R. Karinthi , is an Assistant Professor in the Department of Statistics and Computer Science and the Concurrent Engineering Research Center (CERC) at the West Virginia University, Morgantown, WV. At CERC, he leads a sub task in the ARTEMIS project dealing with modeling of multimedia patient records. For the past two years he has been working on a project relating to integrating heterogeneous information repositories which is part of the DICE collaborative environment. His current research interests include medical informatics, computer graphics, multimedia information systems and collaborative environ- ments. Raghu Karinthi received his bachelors degree in Electrical Engineering in 1984 from the Indian Institute of Technology (IIT), Madras, India. He received his MS and Ph.D. degrees in Computer Science from the University of Maryland at College Park, 1988 and 1990, respectively. He has over 25 papers in refereed conferences and journals.

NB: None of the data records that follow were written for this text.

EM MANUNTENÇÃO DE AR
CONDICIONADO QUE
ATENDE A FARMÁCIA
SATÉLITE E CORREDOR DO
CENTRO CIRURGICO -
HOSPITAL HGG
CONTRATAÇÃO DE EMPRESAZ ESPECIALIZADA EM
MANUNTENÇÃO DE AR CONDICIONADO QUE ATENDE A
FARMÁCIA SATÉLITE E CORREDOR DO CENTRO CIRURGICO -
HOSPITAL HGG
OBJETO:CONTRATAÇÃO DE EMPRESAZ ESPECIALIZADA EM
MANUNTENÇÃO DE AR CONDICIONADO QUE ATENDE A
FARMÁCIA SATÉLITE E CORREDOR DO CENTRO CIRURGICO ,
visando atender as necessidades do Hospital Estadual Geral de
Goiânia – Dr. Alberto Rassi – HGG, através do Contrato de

Matthew Fuchs is a Member of Technical Staff at the Concurrent Enginreering Research Center at West Virginia University. He is expecting his Ph.D. in Computer Science from New York University (NYU) in 1995. Mr. Fuchs' dissertation work extends the fields of mobile distributed computing, distributed multi-user interfaces, and platform independent user interfaces. Mr. Fuchs has developed Dreme, a distributed extension of Scheme in which all first-class language objects are mobile on the Internet, and has demonstrated its utility in developing multi-user applications, distributed systems, and mobile agents. The need for agents to communicate with users across the network led to the development of a platform indpendent user interface description language which agents can use to communicate with local users regardless of host type. The combination of technologies will enable the development of spontaneous collaboration and more sophisticated network browsers.

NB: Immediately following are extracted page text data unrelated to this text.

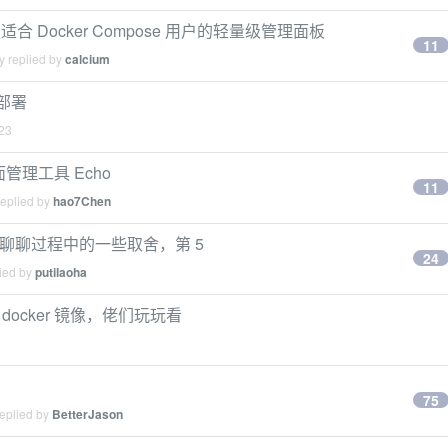
 一个更适合 Docker Compose 用户的轻量级管理面板
11
y replied by
calcium
自部署
23
桌面管理工具 Echo
11
replied by
hao7Chen
pp，聊聊过程中的一些取舍，第 5
24
lied by
putilaoha
8 docker 镜像，佬们玩玩看
75
replied by
BetterJason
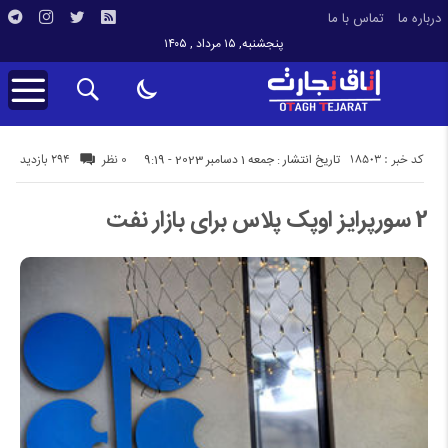
درباره ما
تماس با ما
پنجشنبه, ۱۵ مرداد , ۱۴۰۵
کد خبر : 18503
294 بازدید
تاریخ انتشار : جمعه 1 دسامبر 2023 - 9:19
0 نظر
2 سورپرایز اوپک پلاس برای بازار نفت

Ramana Reddy , is a Professor of Computer Science and the Director of the Concurrent Engineering Research Center. He has managed over $50M in sponsored research from both, the Federal Government as well as industry. As Principal Investigator and Chief Designer of the DICE Architecture he has demonstrated leadership skills in dealing with large scale projects spanning multiple organizations. His current principal project, ARTEMIS (Advanced Research Testbed for Medical Informatics, sponsored by ARPA) is directly related to the proposed project. Professor Reddy pioneered the development of Knowledge Based Simulation (while at Carnegie Mellon University), a field which has gained considerable following. Professor Reddy has authored numerous papers on applications of Artificial Intelligence, Concurrent Engineering and computer technologies for collaboration. He was a keynote/plenary speaker at many international conferences.

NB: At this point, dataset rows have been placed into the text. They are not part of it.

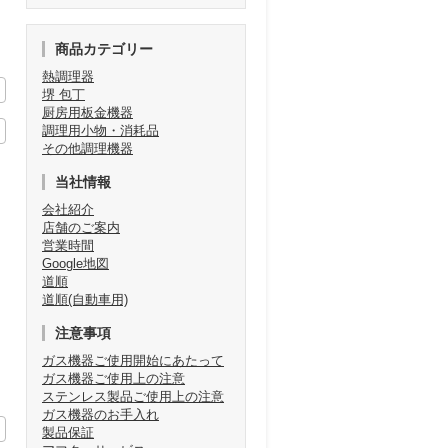
商品カテゴリー
熱調理器
堺 包丁
厨房用板金機器
調理用小物・消耗品
その他調理機器
当社情報
会社紹介
店舗のご案内
営業時間
Google地図
道順
道順(自動車用)
注意事項
ガス機器ご使用開始にあたって
ガス機器ご使用上の注意
ステンレス製品ご使用上の注意
ガス機器のお手入れ
製品保証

George Almasi is a Member of Technical Staff at the Concurrent Enginreering Research Center at West Virginia University. His Masters Degree thesis, defended in 1993 at WVU, deals with the Information Sharing System, a heterogeneous distributed database management system. His current area of interest is in interoperability in general and CORBA in particular. He also has a Masters degree in Electrical Engineering, obtained in Cluj, Romania in 1991. Tad Davis is a Member of Technical Staff at the Concurrent Enginreering Research Center at West Virginia University. He obtained his masters' degree in computer science from West Virginia University. Mr. Tad Davis has extensive experience in Object Oriented and User Interface technologies. Prior to joining CERC Mr. Davis was employed at Bell Atlantic Software Systems.